Obviously, I’m tired of being injured. So, this morning, I attended a running clinic specifically geared toward improving running form . . . and to be quite honest, I wasn’t sure how much I’d actually learn from the clinic seeing how I’ve run over a half-dozen marathons*. I don’t consider myself an advanced** runner by any means, but come on, I’ve been running a while – I am not a beginner.
The clinic involved several leg drills and some warm ups and then we ran. All good, but get this: while we ran they video-tapped us. What a genius idea. I can’t believe of all the videos I’ve made from swimming to weight-lifting to rolling, that it never occurred to me, Runner Susan, to video tape myself running***.
There were about twenty of us in the group, and we watched each person run (on. a. big. screen. and. in. slow. motion) while we critiqued and complimented each other. I certainly learned a lot, not from just watching my own videos, but watching others as well. But the most important thing I learned was it’s always good idea to go back and examine the basics.
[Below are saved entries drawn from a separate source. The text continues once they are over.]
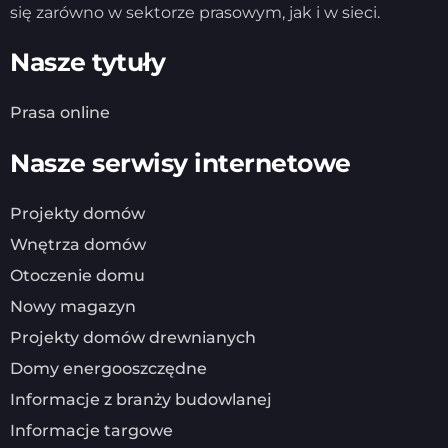
się zarówno w sektorze prasowym, jak i w sieci.
Nasze tytuły
Prasa online
Nasze serwisy internetowe
Projekty domów
Wnętrza domów
Otoczenie domu
Nowy magazyn
Projekty domów drewnianych
Domy energooszczędne
Informacje z branży budowlanej
Informacje targowe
Let us bullet point Runner Susan’s form faux pas’ from head to toe – I’m all about saving space.****
- I look at my feet and not 10-12 feet ahead of me
- My arms are too low, I need to bend my elbows more and keep them closer to my body
- I have superman hands, and runners prefer potato chip hands*****
- I lean to far forwards
- I need to bring my quads a little higher and not shuffle my legs as much
- I have a pretty dominant heel-strike******
- Everyone loved my pony-hat from Bondi Band*******
All simple basic things that I didn’t know (or ignored) I was doing, but easy enough to correct. I kept trying to blame all my ailments on everything from my shoes to over-training – but honestly, my form looked pretty bad on film compared to the other runners – and basically, I need to start all over and re-examine every move I make while running. Oh, and basically, I need to eat a few more salads. Seriously, when my buttocks were plastered all over the big screen, I could see where that invisible ten pounds I’ve been griping about was deposited. jiggling. with. every. push. of. the. pause. button.
And the other thing I learned? Is there is always more to learn. Anyhow, it was a lot of fun and a great clinic. But boy, do I have a lot of things to practice before the next clinic. So, fair warning, soon there will be videos of Runner Susan actually running. On her running blog. Take that rollers.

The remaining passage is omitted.